Stored items
-*-

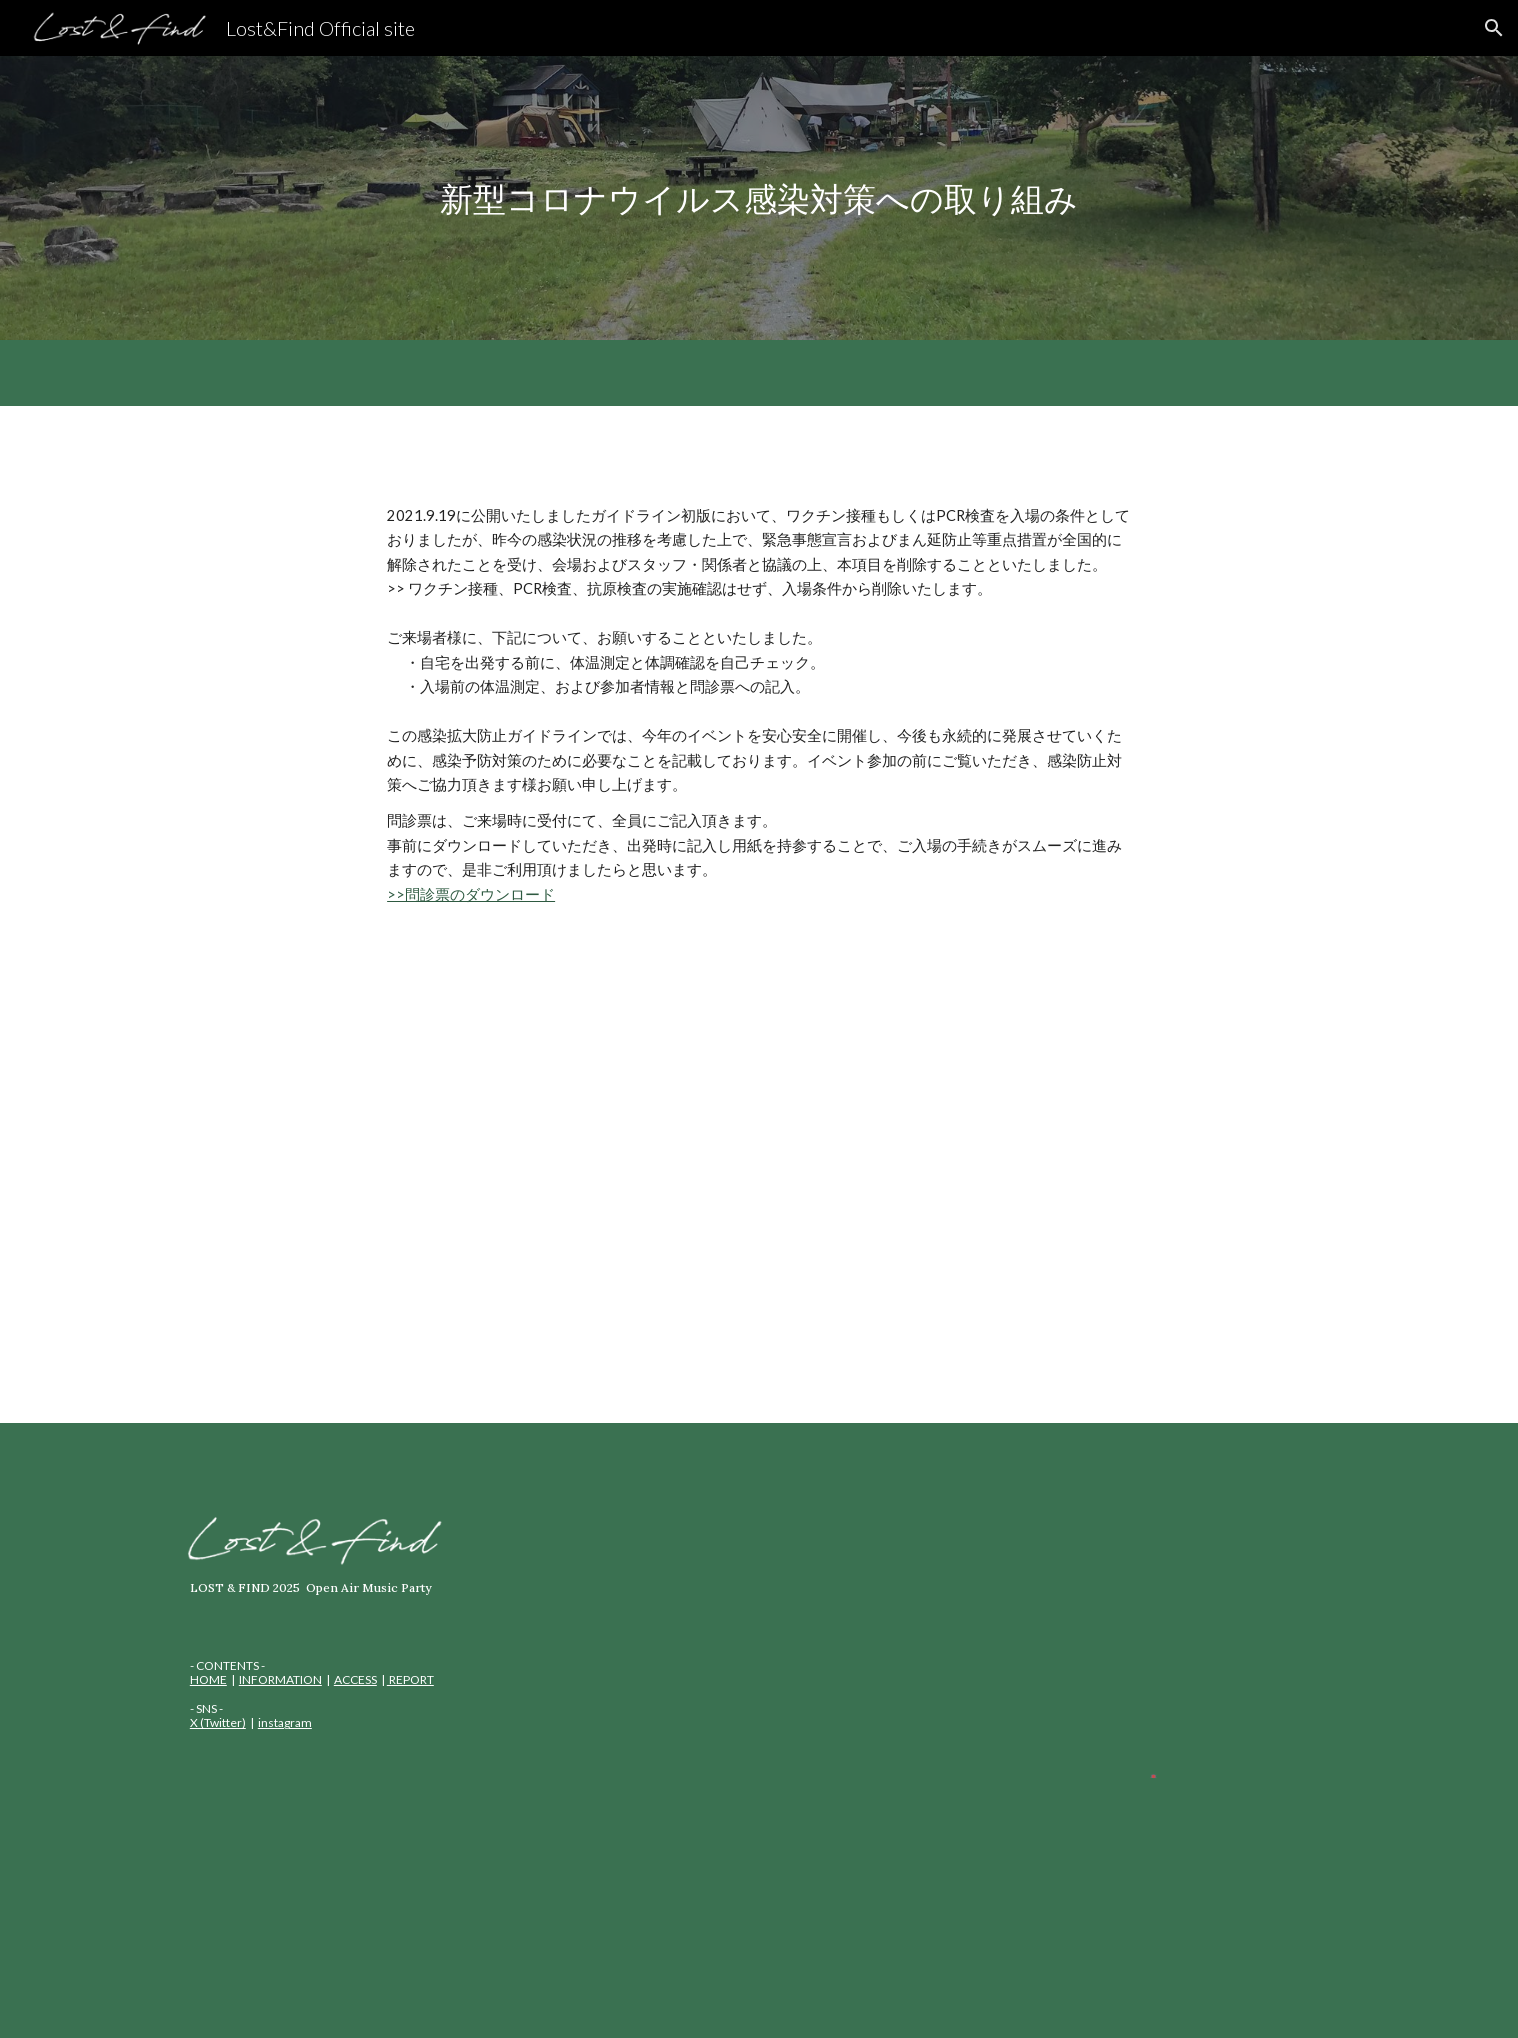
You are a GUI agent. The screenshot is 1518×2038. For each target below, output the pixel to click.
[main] (759, 198)
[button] (1494, 28)
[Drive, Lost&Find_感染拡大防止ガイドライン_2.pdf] (759, 1181)
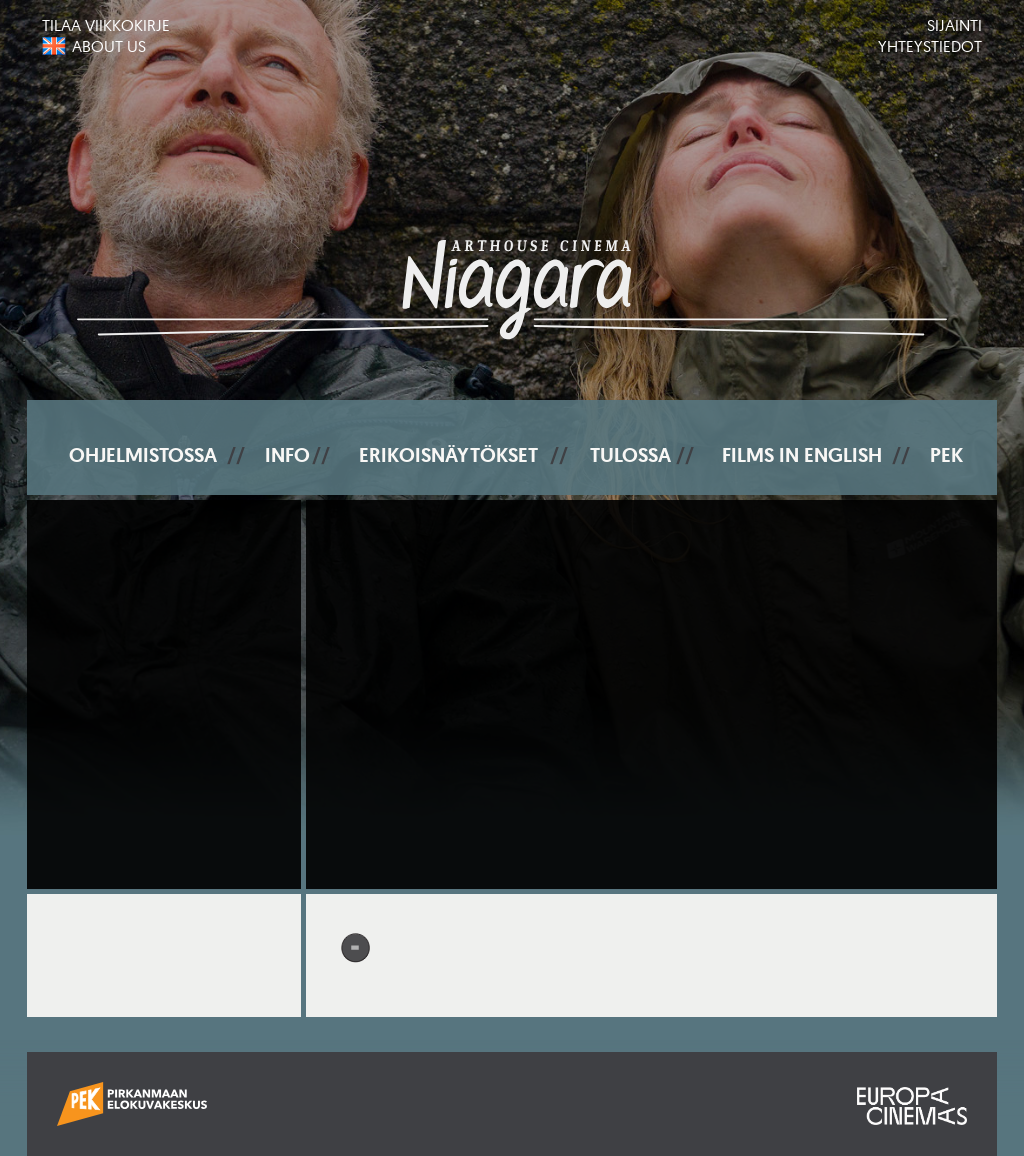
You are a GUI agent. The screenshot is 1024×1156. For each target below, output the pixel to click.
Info (287, 455)
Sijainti (954, 25)
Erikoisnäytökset (448, 455)
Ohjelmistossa (143, 455)
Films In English (802, 455)
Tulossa (630, 455)
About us (109, 46)
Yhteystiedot (930, 46)
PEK (946, 455)
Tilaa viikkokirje (106, 25)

-*-

Tally the lines of the records above that contain the word "click". Give only the total.

2